GAS: Generative Activation-Aided Asynchronous Split Federated Learning
Jiarong Yang, Yuan Liu
TL;DR
GAS addresses the latency and bias challenges of asynchronous Split Federated Learning by introducing activation and model buffers that decouple update timing from communication delays. A key innovation is generative activations: the server maintains label-wise activation distributions and samples from them to generate activations that balance updates, reducing gradient dissimilarity and encouraging more reliable server-side updates. Theoretical analysis yields tighter convergence bounds for both server- and client-side models, with a decaying learning rate helping to mitigate straggler effects over time.

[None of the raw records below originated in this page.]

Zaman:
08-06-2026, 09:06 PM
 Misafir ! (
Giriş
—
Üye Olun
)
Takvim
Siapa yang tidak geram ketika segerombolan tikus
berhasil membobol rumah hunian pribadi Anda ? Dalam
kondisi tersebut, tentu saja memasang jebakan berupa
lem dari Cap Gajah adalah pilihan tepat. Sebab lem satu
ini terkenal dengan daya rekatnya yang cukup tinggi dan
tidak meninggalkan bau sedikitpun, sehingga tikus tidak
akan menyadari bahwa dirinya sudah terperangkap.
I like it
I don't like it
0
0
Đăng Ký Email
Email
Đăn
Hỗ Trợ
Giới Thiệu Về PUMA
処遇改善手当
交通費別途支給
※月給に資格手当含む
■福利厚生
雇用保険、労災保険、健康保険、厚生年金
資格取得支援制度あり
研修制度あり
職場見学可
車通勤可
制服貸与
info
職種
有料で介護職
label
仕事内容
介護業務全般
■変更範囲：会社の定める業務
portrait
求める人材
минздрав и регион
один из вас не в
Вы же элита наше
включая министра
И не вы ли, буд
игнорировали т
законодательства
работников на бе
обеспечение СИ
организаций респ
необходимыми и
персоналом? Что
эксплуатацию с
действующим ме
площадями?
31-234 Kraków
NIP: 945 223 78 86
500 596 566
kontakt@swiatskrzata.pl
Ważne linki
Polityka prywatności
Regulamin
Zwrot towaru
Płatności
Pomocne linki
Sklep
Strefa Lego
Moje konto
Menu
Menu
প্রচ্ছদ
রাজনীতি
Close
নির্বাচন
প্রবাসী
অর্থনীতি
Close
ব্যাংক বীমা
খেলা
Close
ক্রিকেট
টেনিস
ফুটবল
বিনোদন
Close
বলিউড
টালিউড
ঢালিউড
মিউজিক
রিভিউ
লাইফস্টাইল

Empirical results on CIFAR-10, CINIC-10, and Fashion-MNIST under heterogeneous data demonstrate that GAS outperforms both asynchronous FL baselines and synchronous SFL methods in accuracy and convergence speed, highlighting its practical potential for real-world, heterogeneous networks.
Abstract
Split Federated Learning (SFL) splits and collaboratively trains a shared model between clients and server, where clients transmit activations and client-side models to server for updates. Recent SFL studies assume synchronous transmission of activations and client-side models from clients to server. However, due to significant variations in computational and communication capabilities among clients, activations and client-side models arrive at server asynchronously. The delay caused by asynchrony significantly degrades the performance of SFL. To address this issue, we consider an asynchronous SFL framework, where an activation buffer and a model buffer are embedded on the server to manage the asynchronously transmitted activations and client-side models, respectively. Furthermore, as asynchronous activation transmissions cause the buffer to frequently receive activations from resource-rich clients, leading to biased updates of the server-side model, we propose Generative activations-aided Asynchronous SFL (GAS). In GAS, the server maintains an activation distribution for each label based on received activations and generates activations from these distributions according to the degree of bias. These generative activations are then used to assist in updating the server-side model, ensuring more accurate updates. We derive a tighter convergence bound, and our experiments demonstrate the effectiveness of the proposed method. The code is available at https://github.com/eejiarong/GAS.